◆ **WHAT YOU HAVE TO DO**: Once you reach the line with "anies in Shanghai and" below, copy each line exactly, stopping after the line with "WhatsApp message to +91 9419167744", and skip any pictures.

● ● ●

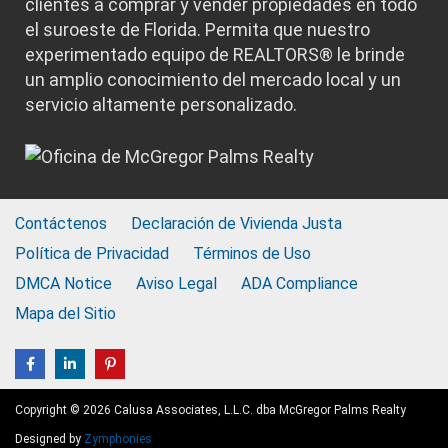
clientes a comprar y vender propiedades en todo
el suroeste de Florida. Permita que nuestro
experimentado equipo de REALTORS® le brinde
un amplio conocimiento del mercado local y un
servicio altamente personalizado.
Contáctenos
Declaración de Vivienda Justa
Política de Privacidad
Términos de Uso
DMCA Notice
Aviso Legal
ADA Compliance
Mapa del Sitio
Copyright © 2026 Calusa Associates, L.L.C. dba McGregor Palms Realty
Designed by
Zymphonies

● ● ●

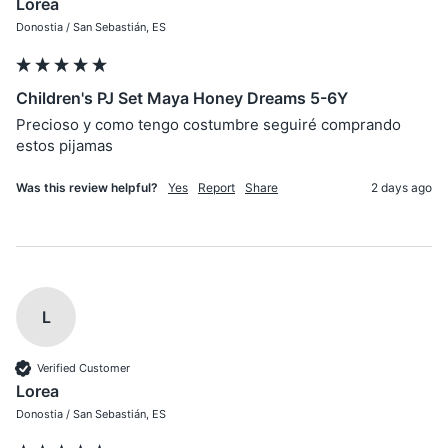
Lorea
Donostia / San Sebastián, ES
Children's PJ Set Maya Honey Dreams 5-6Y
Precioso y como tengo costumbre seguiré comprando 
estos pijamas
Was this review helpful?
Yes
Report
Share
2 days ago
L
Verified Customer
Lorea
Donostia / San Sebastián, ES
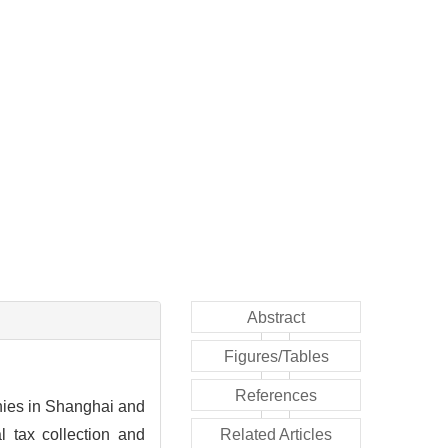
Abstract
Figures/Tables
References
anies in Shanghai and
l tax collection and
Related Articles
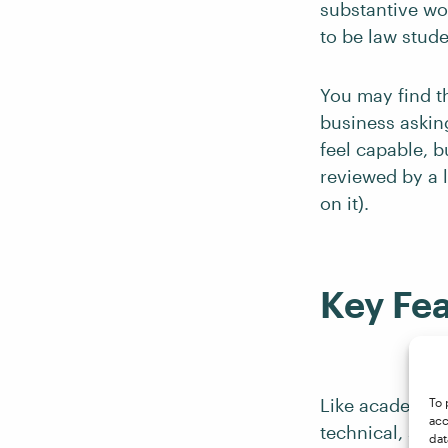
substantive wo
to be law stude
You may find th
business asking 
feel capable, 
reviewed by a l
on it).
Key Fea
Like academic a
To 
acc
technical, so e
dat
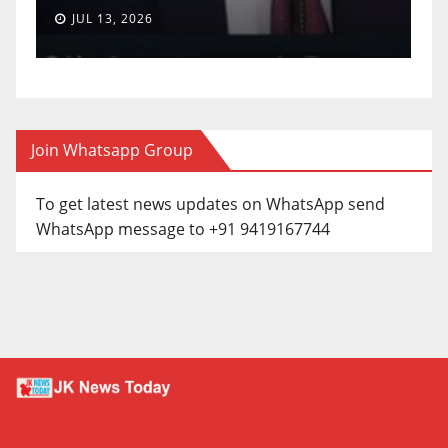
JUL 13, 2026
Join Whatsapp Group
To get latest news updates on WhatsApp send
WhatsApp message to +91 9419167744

● ● ●

◆ **TASK OUTPUT**:
anies in Shanghai and
l tax collection and
Related Articles
substantive wo
to be law stude
You may find th
business asking 
feel capable, 
reviewed by a l
on it).
Key Fea
Like academic a
To 
acc
technical, so e
dat
JUL 13, 2026
Join Whatsapp Group
To get latest news updates on WhatsApp send
WhatsApp message to +91 9419167744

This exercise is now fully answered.